In the trial, researchers combined escalating doses of vermurafenib (V), along with cetuximab (C) and irinotecan (I), two drugs previously used in the treatment of metastatic colorectal cancer. Twelve patients were enrolled at two dose levels including seven at dose level one (V-480 mg, C-250 mg and I-180 mg) and five at dose level two with vemurafenib increased to 720 mg.
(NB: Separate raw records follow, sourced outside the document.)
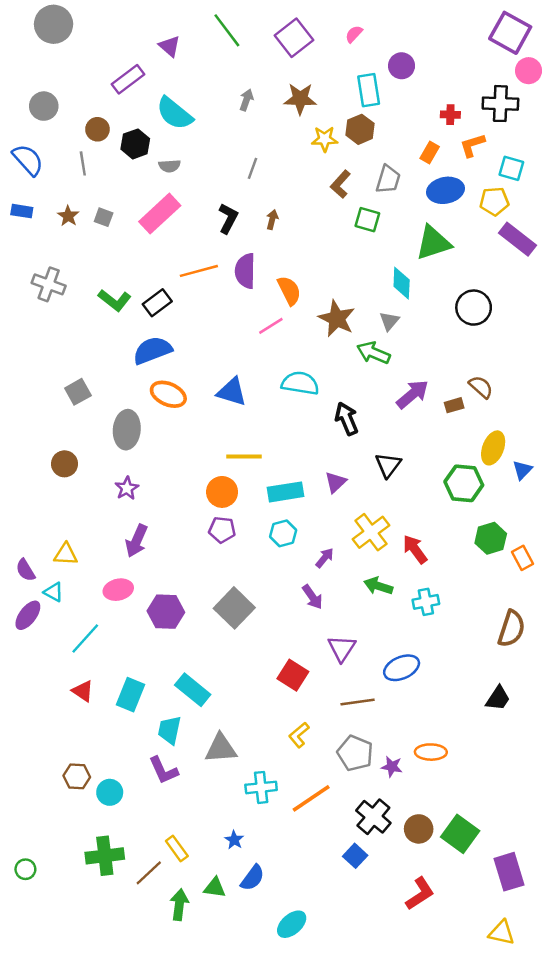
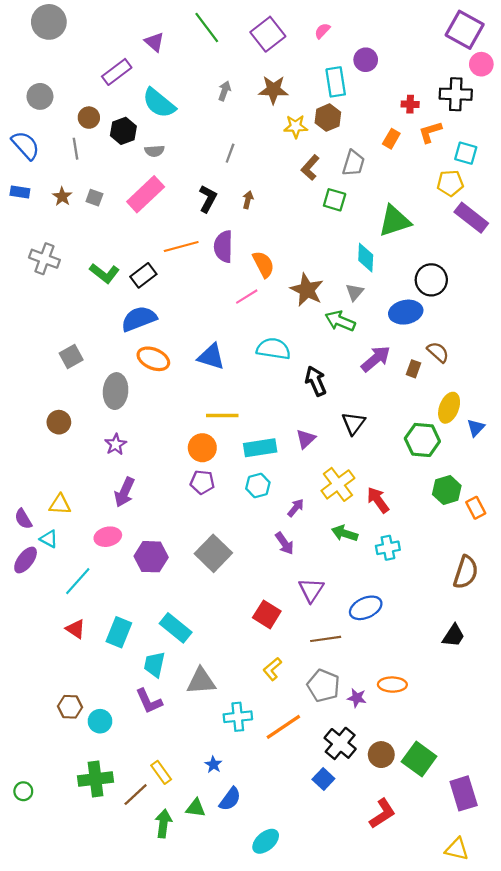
blue ellipse: (445, 190) -> (406, 312), moved
brown rectangle: (454, 405) -> (413, 369), turned -54

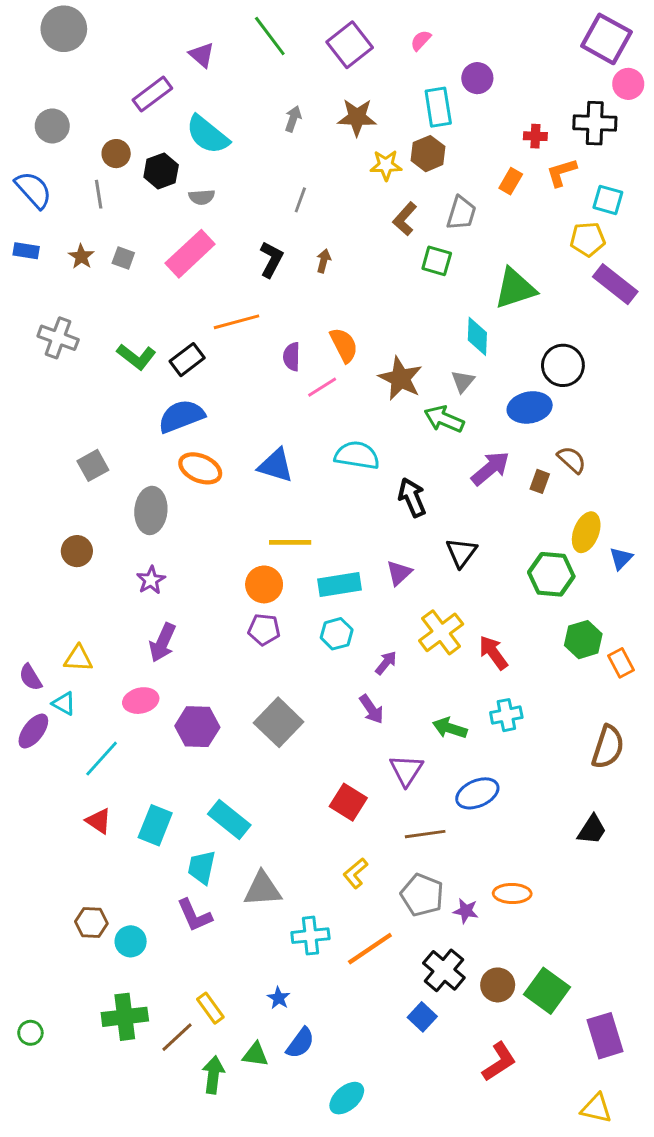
purple semicircle: (223, 247) -> (292, 357), moved, size x0.7
green arrow: (345, 533) -> (450, 728), moved

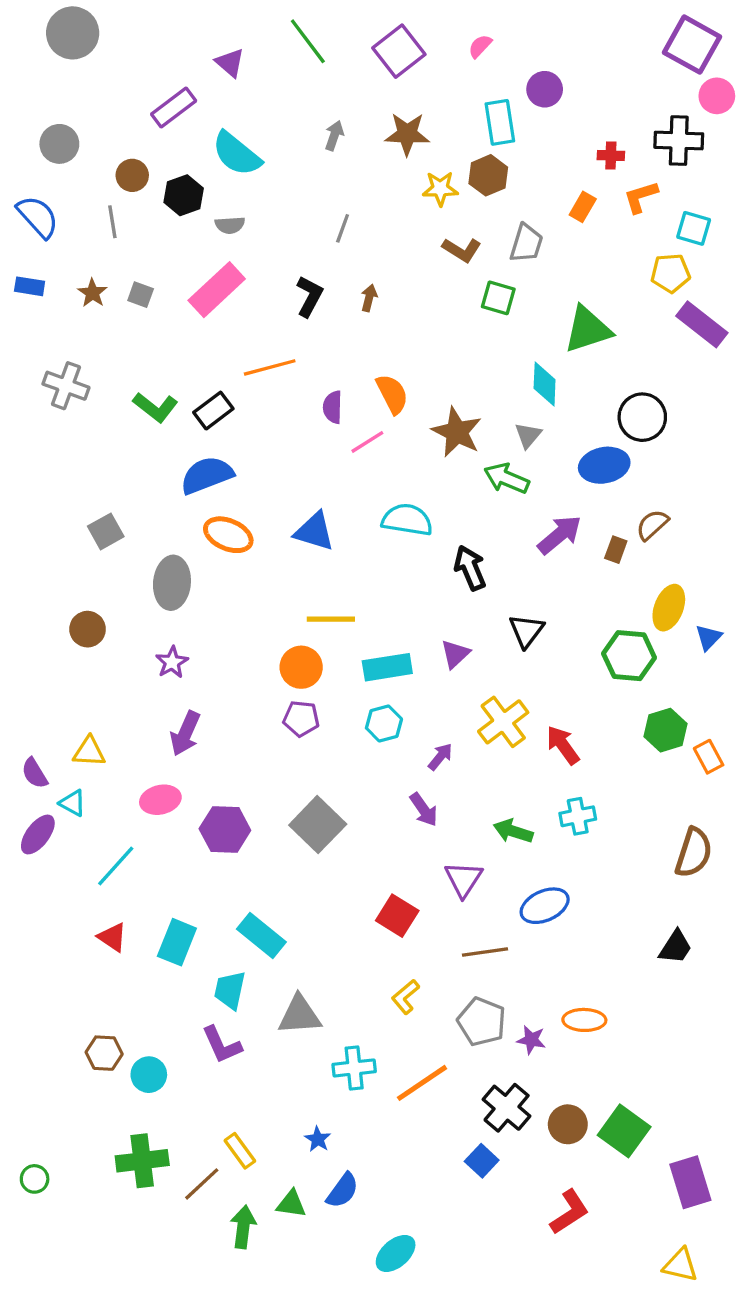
brown L-shape: (405, 219) -> (462, 250), turned -100
brown semicircle: (572, 460) -> (652, 525), turned -84

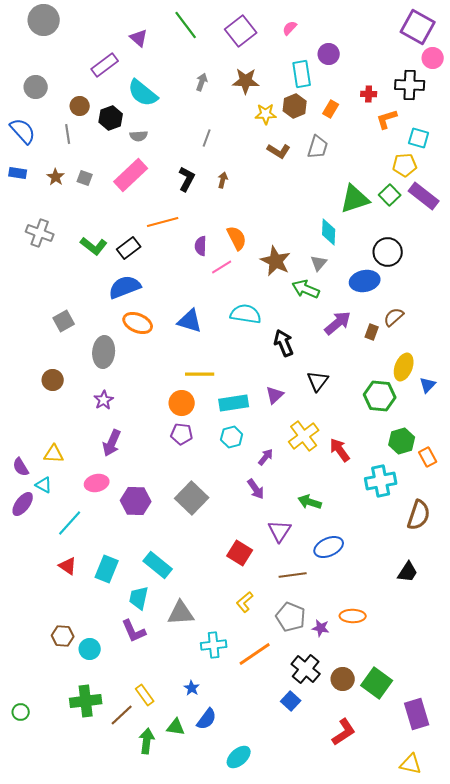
orange rectangle: (583, 207) -> (331, 109), moved
green square: (498, 298) -> (390, 195), moved, turned 30
cyan cross: (578, 816) -> (381, 481), moved, size x1.4

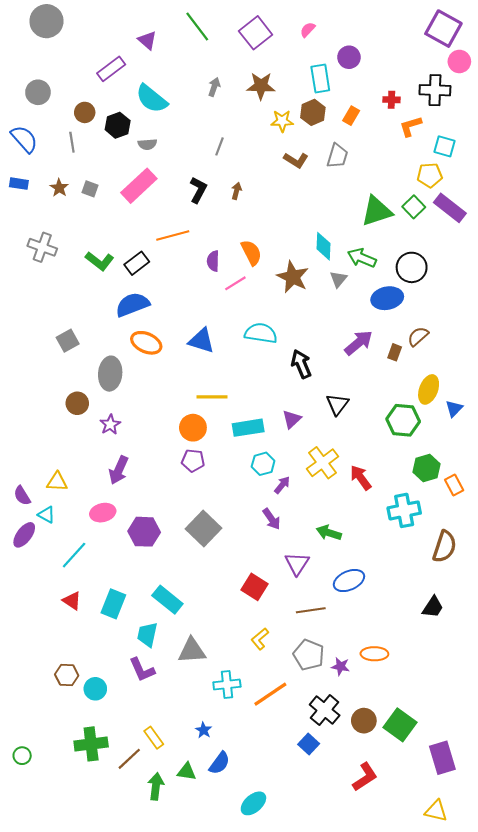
cyan diamond: (329, 232) -> (324, 246), moved
green arrow: (306, 289) -> (362, 258), moved
brown circle: (53, 380) -> (77, 403), moved
cyan hexagon: (232, 437) -> (263, 464), moved

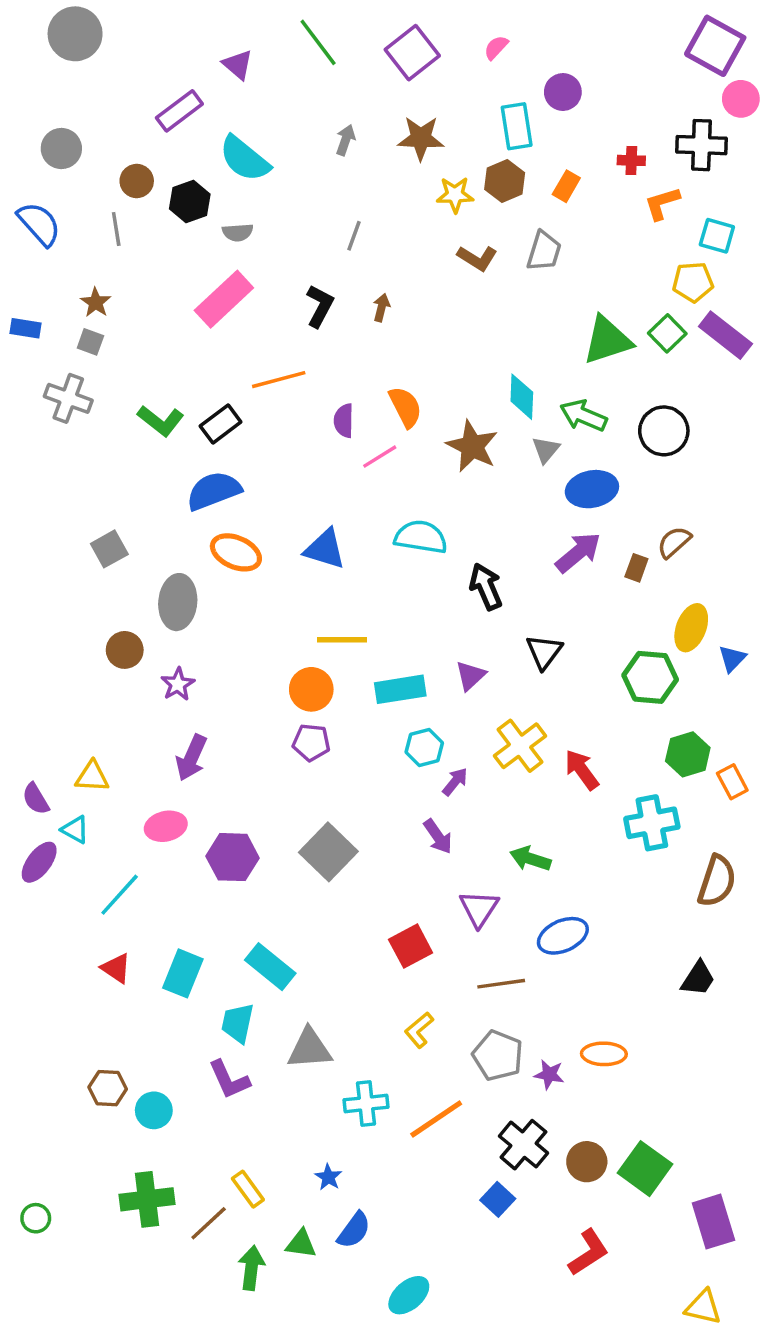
blue rectangle: (19, 184) -> (25, 328), moved
gray square: (90, 189) -> (90, 342), moved
blue ellipse: (387, 298) -> (592, 489), moved
red square: (255, 587) -> (411, 946), turned 30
Radiographic images were evaluated every four cycles over the course of a 14-day cycle of treatment. Patients were assessed for adverse events with the most common including rash, diarrhea and nausea.
Results Show Improved Responses
Of the nine evaluable patients, partial responses or stable disease was seen in all eight patients with colorectal cancer who underwent restaging scans following the beginning of their treatment. The response rate for the eight colorectal patients was 50 percent, whereas response rates with single agent vemurafenib are less than 10 percent.
"What's promising is the fact that we're seeing these high response rates in early studies which suggests this could become a new standard of care down the line," Hong said. "There's clearly some kind of synergistic activity with the combination."
A U.S. cooperative randomized Phase II trial of this combination in BRAF-mutated colorectal cancer will begin later this summer led by Scott Kopetz, M.D., Ph.D., in Gastrointestinal Medical Oncology who's the senior author on the Phase I study.
"While early, the exciting aspect is that we're seeing substantial response rates, but questions remain about the duration of these responses and what the mechanisms of resistance are," Kopetz said. "By expanding on our initial findings and moving to the cooperative group network we'll be able to rapidly perform studies that could lead to getting this combination approved."